AVAILABLE DATA below:
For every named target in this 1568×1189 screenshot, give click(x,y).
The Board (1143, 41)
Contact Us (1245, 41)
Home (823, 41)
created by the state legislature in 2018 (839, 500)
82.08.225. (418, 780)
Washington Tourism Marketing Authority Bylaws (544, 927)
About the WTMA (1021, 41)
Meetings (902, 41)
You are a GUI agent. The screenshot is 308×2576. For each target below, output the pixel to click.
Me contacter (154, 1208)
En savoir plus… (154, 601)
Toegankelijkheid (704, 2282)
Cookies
End of AVAILABLE DATA.
For this listing, copy out every line that includes the word "screenshot".

For every named target in this 1568×1189 screenshot, give click(x,y).
You are a GUI agent. The screenshot is 308×2576. For each target below, output the pixel to click.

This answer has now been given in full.